Die Produktion der 19 deutschen Kernkraftwerke habe im letzten Jahr bei 165 Milliarden Kilowattstunden gelegen. Nur die USA, Frankreich und Japan würden mehr Strom aus Kernenergie gewinnen. Die Fragen der Liberalen beziehen sich auf die Situation der Kernkraftwerke, auf den Klimaschutz, auf die Kosten, auf Sicherheit und Forschung und auf die Endlagerung nuklearer Abfälle.
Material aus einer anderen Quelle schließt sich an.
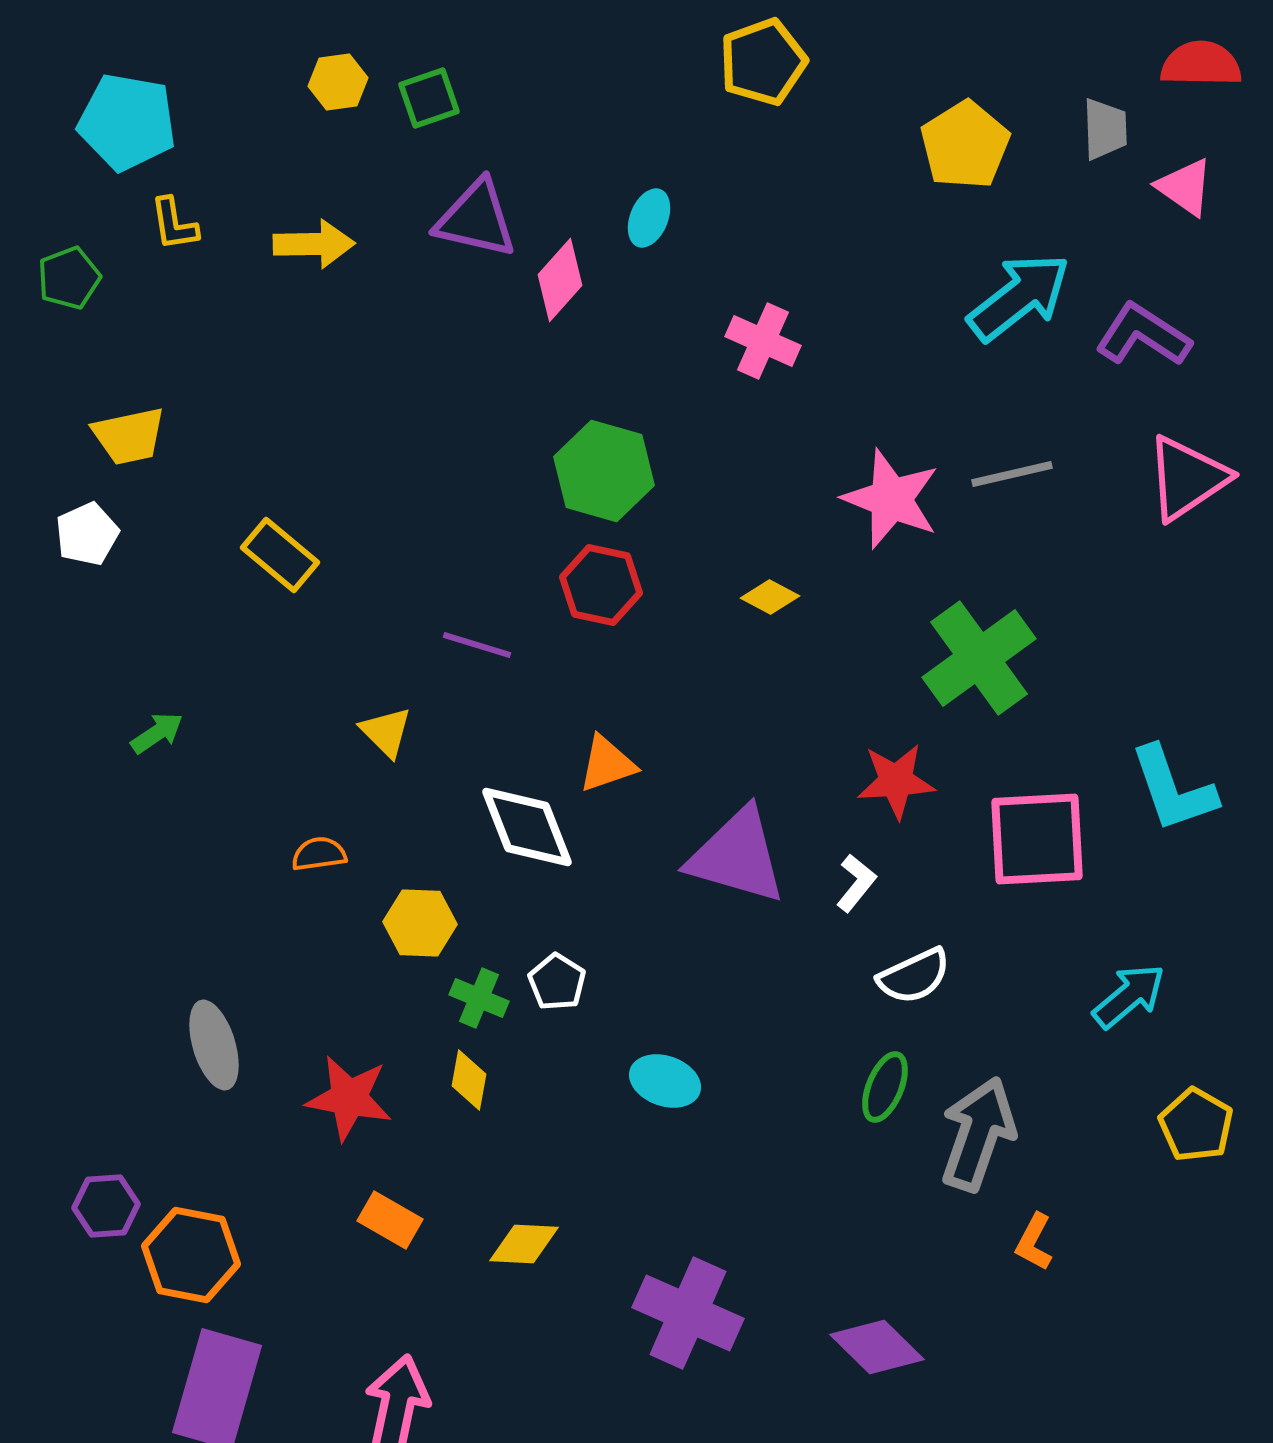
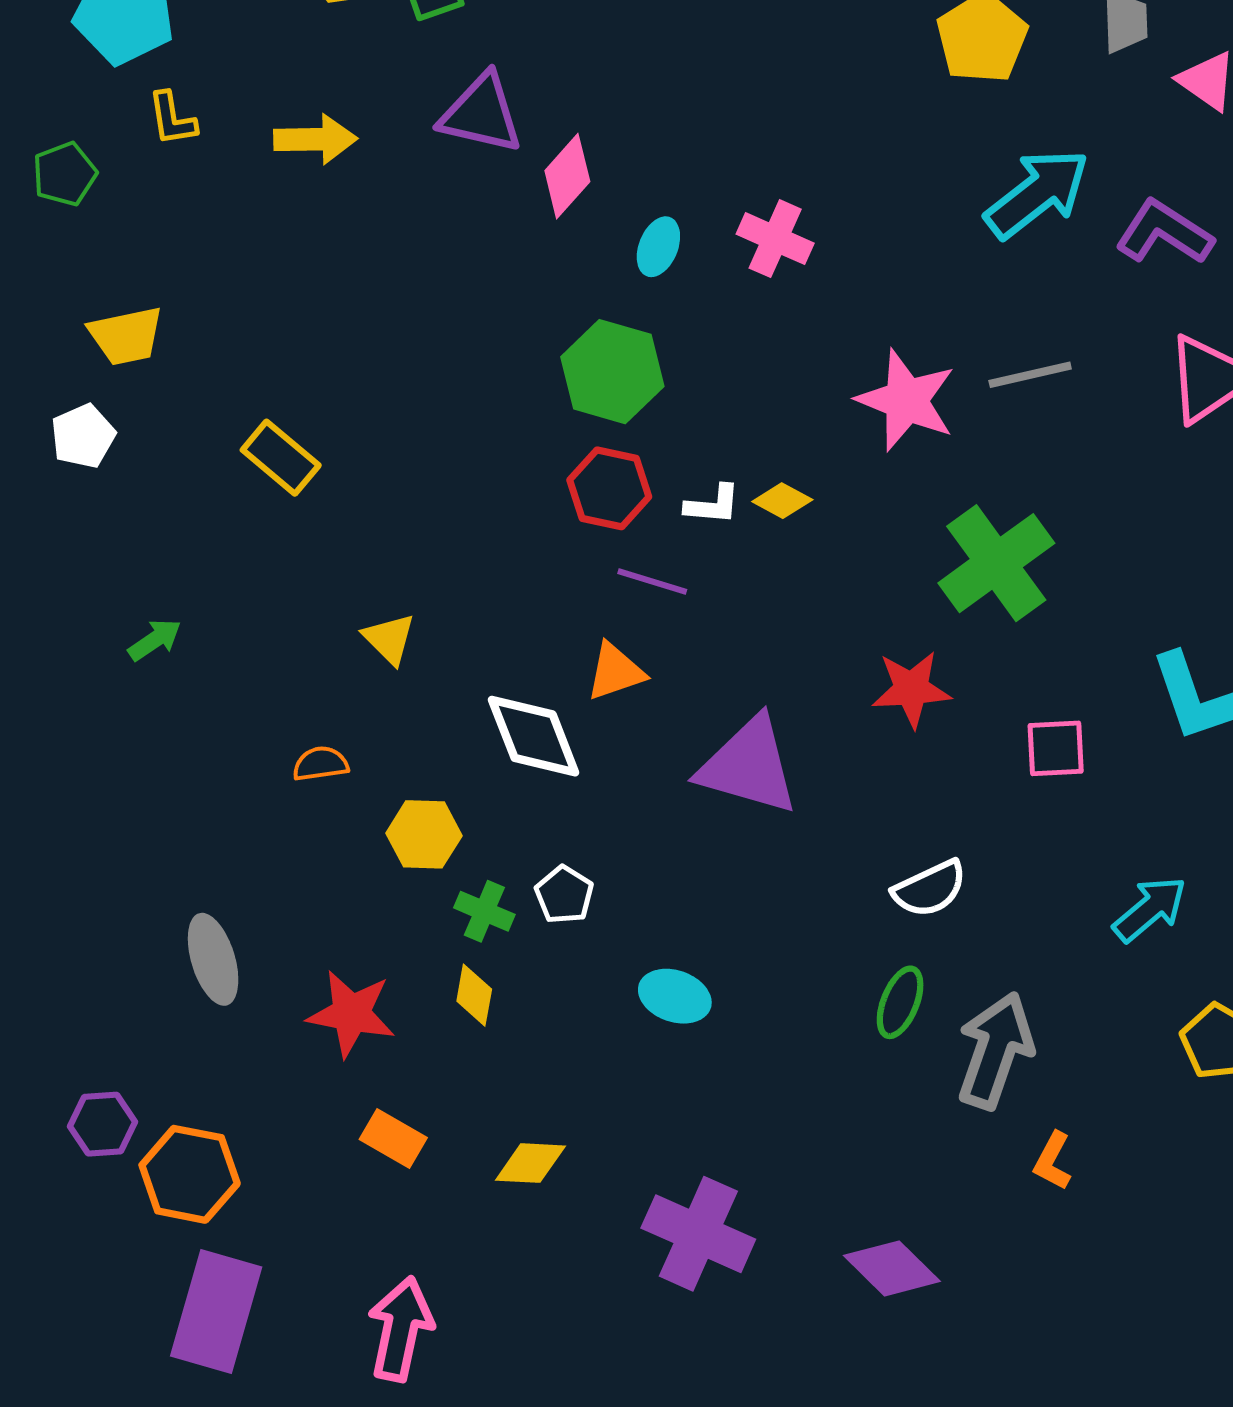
cyan ellipse: (649, 218) -> (658, 247), moved
purple line: (477, 645) -> (652, 582), moved
pink square: (1037, 839) -> (1056, 748), size x0.6
white L-shape: (856, 883) -> (713, 505), moved, turned 56

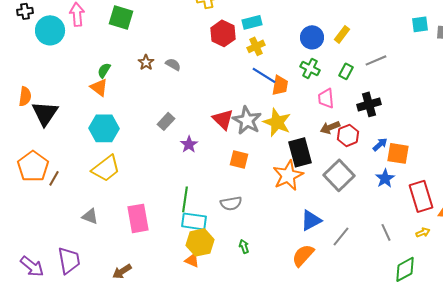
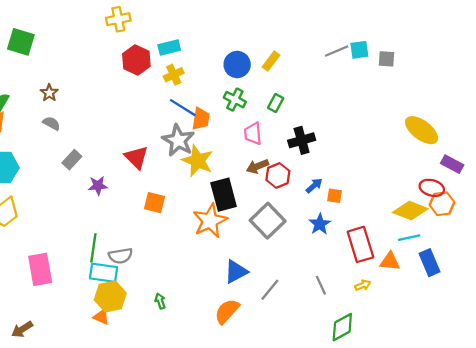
gray line: (376, 60) -> (337, 51), moved
gray semicircle: (173, 64) -> (51, 123), moved
gray star: (247, 120) -> (178, 140), moved
purple star: (189, 144) -> (98, 186), turned 30
orange square: (398, 153) -> (334, 196), size x0.6
gray semicircle: (231, 203) -> (121, 256), moved

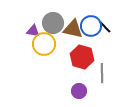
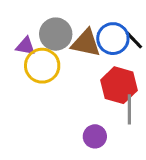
red hexagon: (82, 57) -> (119, 85), moved

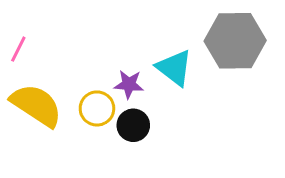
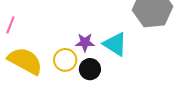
cyan triangle: (174, 68) -> (115, 44), moved

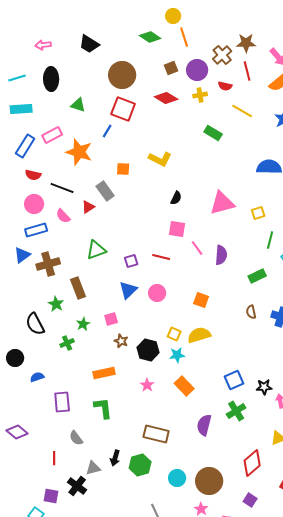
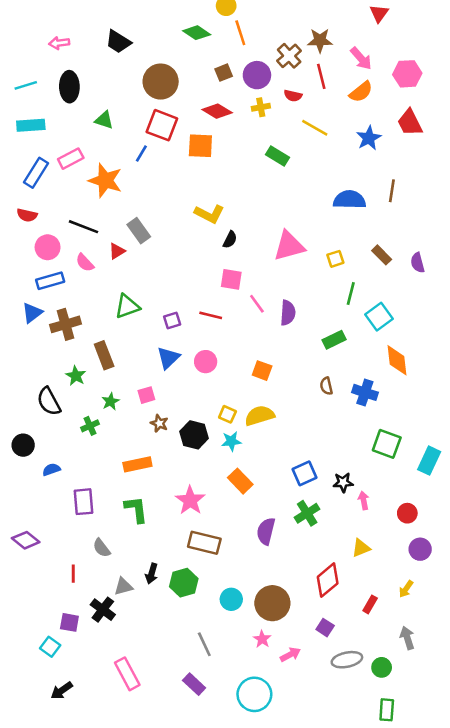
yellow L-shape: (160, 159) -> (209, 214), moved
orange square: (123, 169) -> (200, 146), moved, size x1.5
red semicircle: (33, 175) -> (27, 215), moved
pink star: (147, 385) -> (190, 500), moved, size x1.6

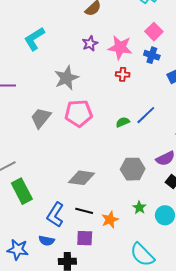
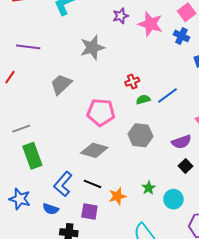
red cross: (123, 74) -> (132, 82), moved, turned -32
pink pentagon: (79, 113) -> (101, 112), moved
gray hexagon: (133, 169) -> (140, 135), moved
blue star: (18, 250) -> (20, 199), moved

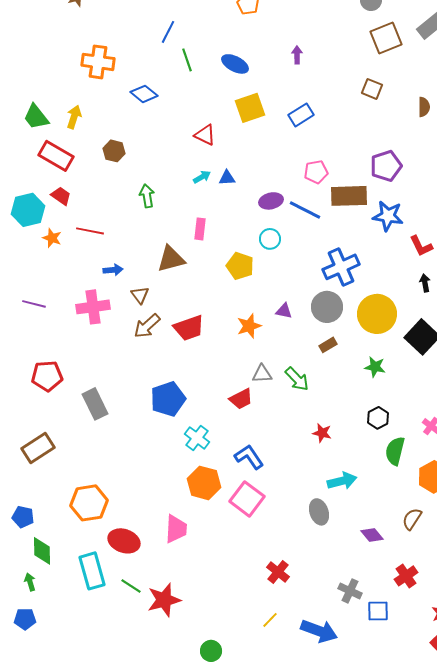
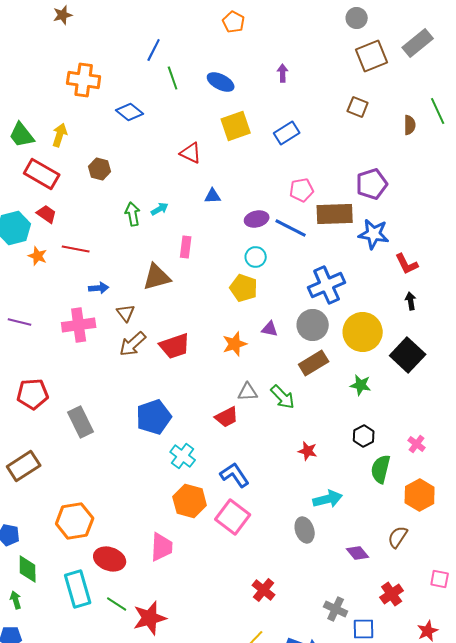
cyan arrow: (202, 177) -> (160, 209), moved
yellow pentagon: (240, 266) -> (244, 288), moved
brown rectangle: (328, 345) -> (314, 363), size x1.6

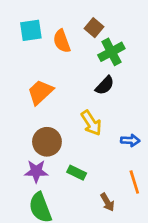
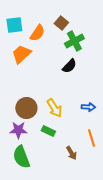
orange semicircle: (62, 41) -> (37, 33), turned -126
orange trapezoid: (40, 92) -> (21, 54), moved
yellow arrow: (91, 123) -> (54, 108), moved

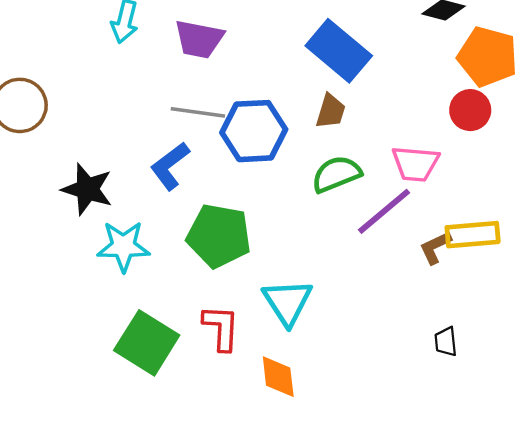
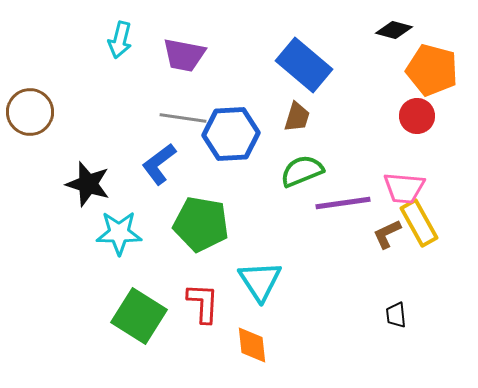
pink trapezoid: (416, 164) -> (404, 188), moved
purple line: (384, 211) -> (343, 203), turned 32
yellow rectangle: (473, 235) -> (419, 223), turned 66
So wollen die Abgeordneten unter anderem wissen, welche deutschen Kraftwerke von den vorhandenen Kapazitäten her sinnvoll genutzt werden können, welche Energieträger die Regierung unter dem Aspekt der Nachhaltigkeit anstelle der Kernenergie für geeignet hält und welche Konsequenzen die Vereinbarung über den Kernenergieausstieg für die betroffenen Unternehmen und die dort beschäftigten Arbeitnehmer hat.

Die Regierung soll zudem sagen, ob sie ihre jetzigen energiepolitischen Rahmenbedingungen ändern will, mit welchen Kosten sie für die Verwirklichung ihrer klimapolitischen Ziele rechnet, inwieweit die friedliche Nutzung von Kernenergie dem globalen Klimaschutz dient und wie nach ihren Vorstellungen eine dauerhaft günstige Stromversorgung für die Verbraucher möglich ist.

Die Fraktion fragt ferner nach dem Sicherheitsstandard der 19 Atomreaktoren, die in fünf der zehn EU-Beitrittsstaaten stehen, nach der Zahl der Institute und Wissenschaftler, die sich an deutschen Hochschulen und Forschungseinrichtungen mit der Kerntechnik und der Kernforschung beschäftigen und danach, ob die Regierung das Endlagerprojekt in Gorleben aufgeben will.